# wood collection(s) from Beau



## phinds (Apr 28, 2016)

This thread is my showing off, for @ELBeau , the REALLY great set of collections that he recently sold me. Apparently these are from several different collections that were put together at various times many years ago. I've broken the lot up into several batches as shown in the posts below. There are over 200 samples.

Thanks again, Beau


----------



## phinds (Apr 28, 2016)

The jewel of the lot; 50+ samples from a collection created at the New York State College of Forestry which, according to Wikipedia, was the first professional school of forestry in North America and opened in 1898. It closed in 1903 due to some controversial practices and then reopened in 1911 as part of the University of Syracuse (which is how these samples are labeled. No indication of when the collection was done but I'd be somewhat surprised if it was not during the early years of the 2nd incarnation, so the collection is likely pushing 100 years old.
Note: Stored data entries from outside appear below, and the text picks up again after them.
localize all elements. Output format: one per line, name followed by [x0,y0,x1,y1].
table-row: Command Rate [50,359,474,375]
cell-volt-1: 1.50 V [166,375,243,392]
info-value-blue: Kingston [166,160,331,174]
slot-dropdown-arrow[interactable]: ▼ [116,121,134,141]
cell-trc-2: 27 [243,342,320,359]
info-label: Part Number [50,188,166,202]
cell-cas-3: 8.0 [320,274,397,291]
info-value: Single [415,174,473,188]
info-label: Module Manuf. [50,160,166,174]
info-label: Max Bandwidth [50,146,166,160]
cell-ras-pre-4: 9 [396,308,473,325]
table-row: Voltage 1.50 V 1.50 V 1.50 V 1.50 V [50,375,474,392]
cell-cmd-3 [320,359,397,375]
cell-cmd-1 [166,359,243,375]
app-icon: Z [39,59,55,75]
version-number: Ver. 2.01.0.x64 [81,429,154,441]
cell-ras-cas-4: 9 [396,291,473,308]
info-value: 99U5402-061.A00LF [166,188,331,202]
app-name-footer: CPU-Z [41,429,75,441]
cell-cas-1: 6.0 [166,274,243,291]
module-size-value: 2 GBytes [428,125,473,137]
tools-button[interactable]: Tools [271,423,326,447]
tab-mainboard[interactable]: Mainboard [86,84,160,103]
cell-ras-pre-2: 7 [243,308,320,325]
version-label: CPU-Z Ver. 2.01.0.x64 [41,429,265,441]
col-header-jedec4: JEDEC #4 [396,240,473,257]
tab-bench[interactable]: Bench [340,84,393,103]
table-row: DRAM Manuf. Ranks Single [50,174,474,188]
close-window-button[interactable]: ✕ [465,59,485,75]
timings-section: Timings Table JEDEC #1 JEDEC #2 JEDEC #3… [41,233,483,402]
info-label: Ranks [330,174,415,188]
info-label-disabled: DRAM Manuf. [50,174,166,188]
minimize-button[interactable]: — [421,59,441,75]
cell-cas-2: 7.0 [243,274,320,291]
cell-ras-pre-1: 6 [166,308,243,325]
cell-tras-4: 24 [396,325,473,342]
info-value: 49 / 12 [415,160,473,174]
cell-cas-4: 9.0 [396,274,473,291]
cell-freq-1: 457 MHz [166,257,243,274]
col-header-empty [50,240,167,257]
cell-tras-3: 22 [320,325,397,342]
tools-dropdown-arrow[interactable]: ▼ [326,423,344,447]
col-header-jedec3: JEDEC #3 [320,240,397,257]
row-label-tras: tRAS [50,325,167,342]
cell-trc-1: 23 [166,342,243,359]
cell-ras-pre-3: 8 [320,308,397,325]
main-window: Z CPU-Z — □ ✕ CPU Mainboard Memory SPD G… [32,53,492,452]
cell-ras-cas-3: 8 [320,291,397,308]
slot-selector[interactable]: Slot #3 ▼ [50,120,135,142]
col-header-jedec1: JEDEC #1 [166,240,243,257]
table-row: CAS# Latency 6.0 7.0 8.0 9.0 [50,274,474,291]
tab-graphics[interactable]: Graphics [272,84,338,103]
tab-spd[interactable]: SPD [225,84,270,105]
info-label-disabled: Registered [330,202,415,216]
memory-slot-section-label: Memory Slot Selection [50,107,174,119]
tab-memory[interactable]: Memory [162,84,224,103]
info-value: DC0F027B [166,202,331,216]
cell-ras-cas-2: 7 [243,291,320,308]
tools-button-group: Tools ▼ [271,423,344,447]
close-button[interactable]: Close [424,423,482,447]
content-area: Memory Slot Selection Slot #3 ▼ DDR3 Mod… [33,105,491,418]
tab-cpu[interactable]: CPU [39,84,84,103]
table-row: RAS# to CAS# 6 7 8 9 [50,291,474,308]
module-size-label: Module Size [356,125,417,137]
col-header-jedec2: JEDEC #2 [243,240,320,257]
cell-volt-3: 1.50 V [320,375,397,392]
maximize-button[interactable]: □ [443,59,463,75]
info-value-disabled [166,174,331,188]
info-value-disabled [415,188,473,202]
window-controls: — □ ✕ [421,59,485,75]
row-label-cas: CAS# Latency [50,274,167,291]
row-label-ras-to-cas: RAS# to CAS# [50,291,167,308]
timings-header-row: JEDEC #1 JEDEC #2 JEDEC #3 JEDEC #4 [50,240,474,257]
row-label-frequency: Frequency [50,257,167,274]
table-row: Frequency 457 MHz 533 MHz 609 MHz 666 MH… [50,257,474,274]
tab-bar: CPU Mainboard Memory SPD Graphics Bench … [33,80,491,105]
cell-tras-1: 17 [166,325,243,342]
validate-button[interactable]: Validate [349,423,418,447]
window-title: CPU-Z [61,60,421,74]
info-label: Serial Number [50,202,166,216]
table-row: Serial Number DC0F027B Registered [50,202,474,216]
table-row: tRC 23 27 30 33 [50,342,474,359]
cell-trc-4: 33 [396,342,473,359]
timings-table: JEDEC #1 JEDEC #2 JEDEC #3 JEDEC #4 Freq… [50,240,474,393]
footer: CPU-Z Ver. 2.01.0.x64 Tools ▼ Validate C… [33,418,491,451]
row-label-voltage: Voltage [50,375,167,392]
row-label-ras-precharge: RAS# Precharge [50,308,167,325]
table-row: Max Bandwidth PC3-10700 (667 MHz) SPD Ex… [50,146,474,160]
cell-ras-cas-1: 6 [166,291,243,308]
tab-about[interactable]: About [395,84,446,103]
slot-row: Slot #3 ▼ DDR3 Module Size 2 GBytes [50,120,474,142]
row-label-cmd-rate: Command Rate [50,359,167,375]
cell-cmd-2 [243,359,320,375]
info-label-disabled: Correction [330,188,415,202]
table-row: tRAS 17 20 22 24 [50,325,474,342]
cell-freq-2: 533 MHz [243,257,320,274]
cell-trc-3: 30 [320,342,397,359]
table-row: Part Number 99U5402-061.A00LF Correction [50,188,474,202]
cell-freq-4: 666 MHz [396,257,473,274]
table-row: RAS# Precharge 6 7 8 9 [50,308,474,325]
Someone at some point wanted to see a clear end grain section and so attacked every one of them with a razor or sharp knife or something, but it's no big deal.

All of the woods are North American, which is great for me because it means every single one of them is useful for my site and they have both a common name and a botanical name, which is particularly useful.

Reactions: EyeCandy! 1 | Great Post 1 | Way Cool 1


----------



## phinds (Apr 28, 2016)

Another batch of identified samples, albeit only with the common name. Again, mostly North American wood so useful for the site. A lot of care was taken in stamping the names into the wood. I'd love to know where these were processed. This kind of stamping likely hasn't been done in a long time so I think these are pretty old. One of the advantages of that is that it lets me show on the site the effects of long aging of the woods

Reactions: EyeCandy! 1 | Great Post 1 | Way Cool 1


----------



## phinds (Apr 28, 2016)

Another batch of identified samples, again with only the common name. Some names are stamped, some are printed. The printing is fairly ornate, so likely these are pretty old.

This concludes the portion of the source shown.